The Lake Geneva people seem to have been fairly square, from what I have learned over the years, really not hippies in the slightest.

I am an expert on Medieval cosmological stuff, and it is way weirder than the AD&D DMG.
 


Clearly BS, since it says that I am Neutral Good:

Neutral Good means doing what is good without bias for or against order. However, a Neutral Good alignment can be dangerous when it advances mediocrity by limiting the actions of the truly capable.
 


I will say, even though I don't like alignment, my favorite take on it is Matt Colville's explanation of it.
For me, it is a very helpful prompt to help with acting improv.

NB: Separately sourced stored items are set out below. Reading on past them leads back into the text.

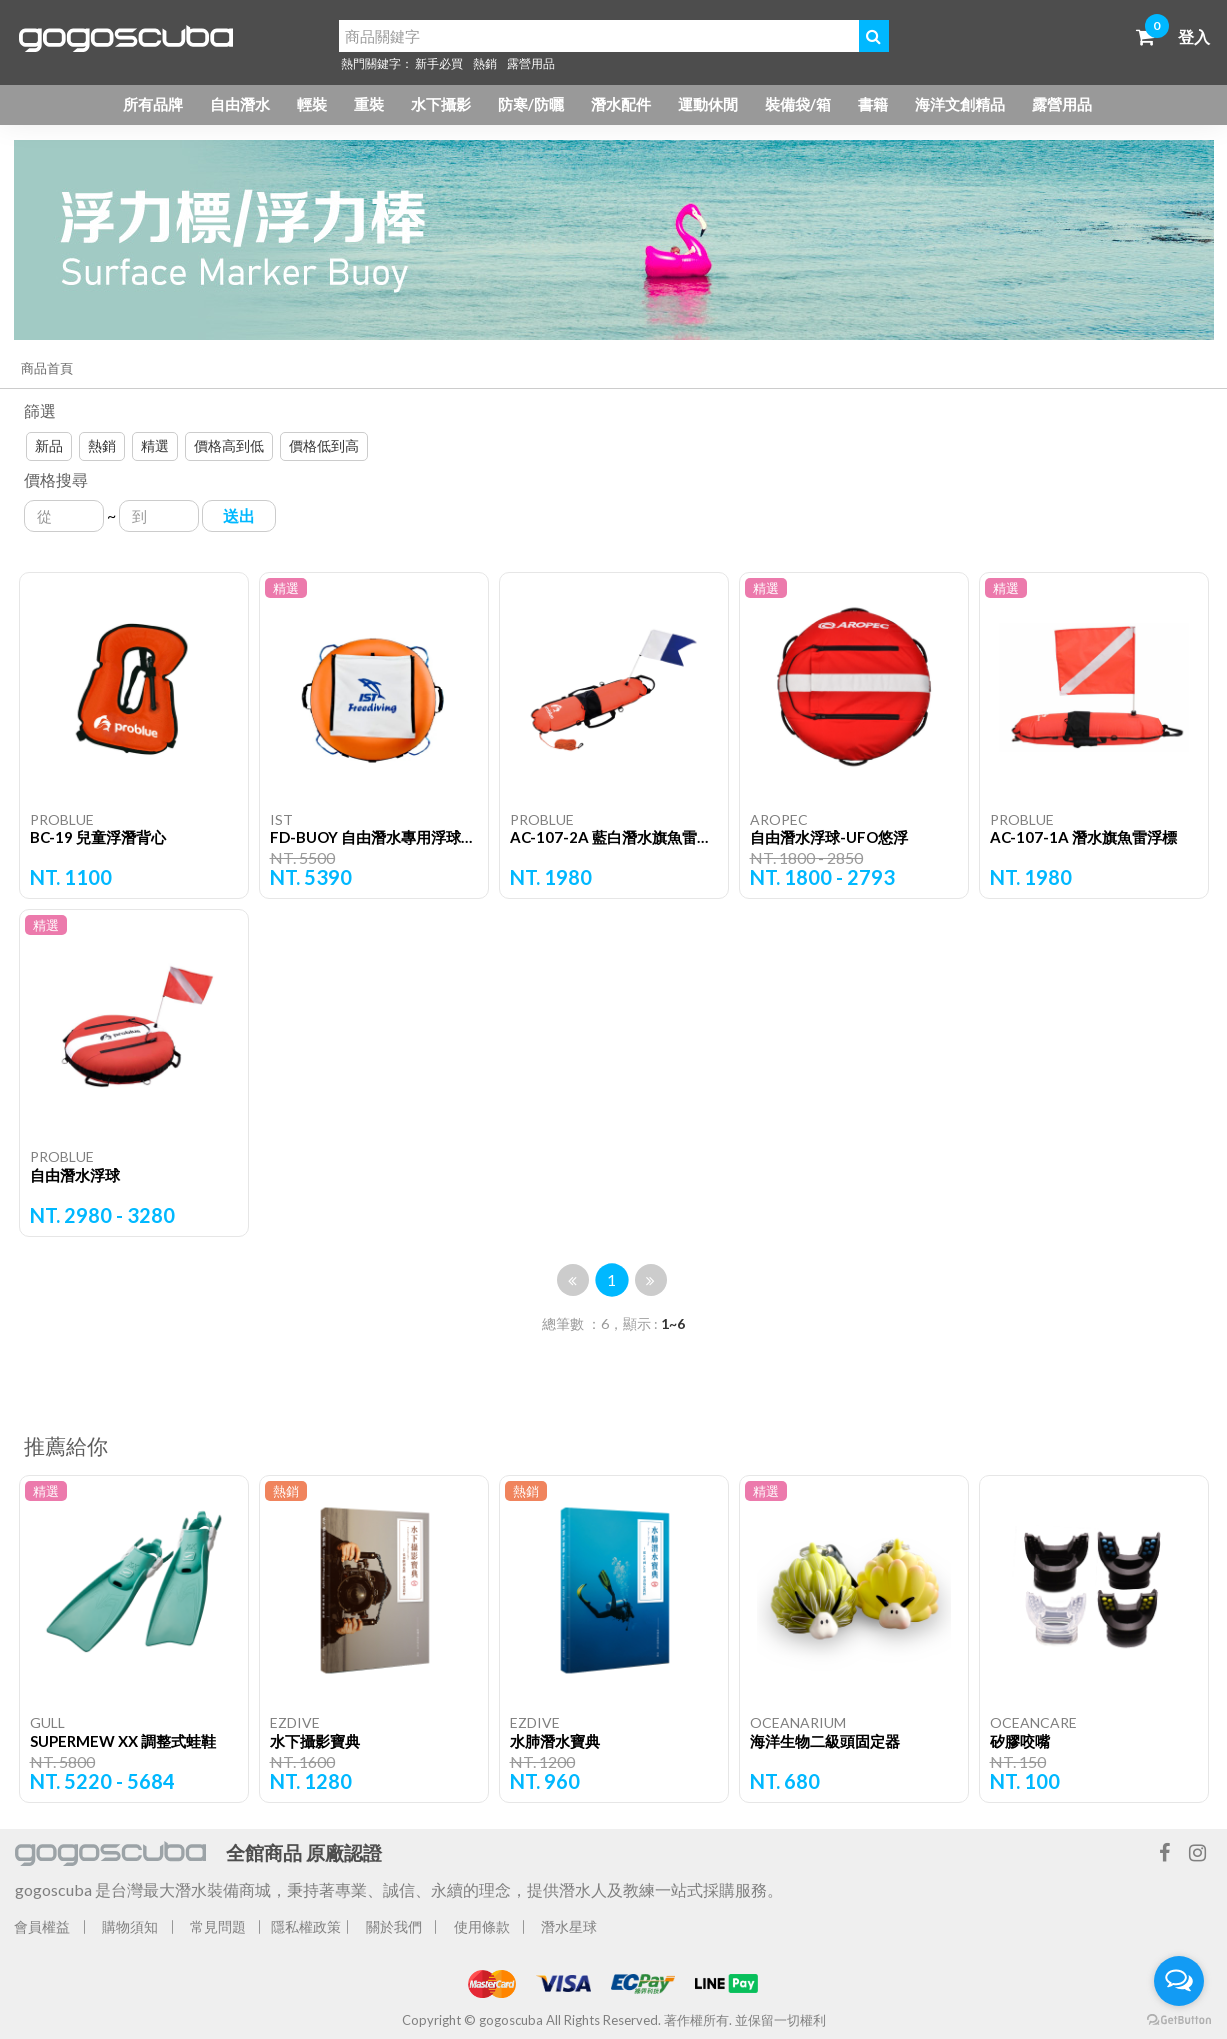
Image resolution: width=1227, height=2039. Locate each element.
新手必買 (439, 63)
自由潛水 (240, 104)
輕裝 (312, 104)
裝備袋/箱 (798, 104)
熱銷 (485, 63)
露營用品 (531, 63)
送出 (239, 515)
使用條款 (482, 1926)
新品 (49, 445)
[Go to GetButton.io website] (1179, 2019)
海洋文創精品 (960, 104)
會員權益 (42, 1926)
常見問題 (218, 1926)
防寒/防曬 (531, 104)
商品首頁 (47, 368)
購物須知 (130, 1926)
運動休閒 (708, 104)
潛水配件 (621, 104)
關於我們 (394, 1926)
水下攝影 (441, 104)
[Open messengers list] (1179, 1981)
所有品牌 (153, 104)
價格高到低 (229, 445)
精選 (155, 445)
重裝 (369, 104)
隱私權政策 (306, 1926)
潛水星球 (569, 1926)
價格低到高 (324, 445)
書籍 (873, 104)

If you look at, say, the royal court of the Dwendalian Empire in the Explorer's Guide to Wildemount, knowing that one royal advisor is Neutral Good while another is Lawful Evil can really help with knowing how to run then in response to player actions.
 

I will say, even though I don't like alignment, my favorite take on it is Matt Colville's explanation of it.
I did the pizza quiz:
Neutral Good, "Benefactor"
Neutral Good means doing what is good without bias for or against order. However, a Neutral Good alignment can be dangerous when it advances mediocrity by limiting the actions of the truly capable.
With alignment, I will always respect it for teaching me the term "diametrically opposed" nevertheless, having to attack another alignment like rabid weasels because of it, is not how I play, even though some do? What is Colville's take?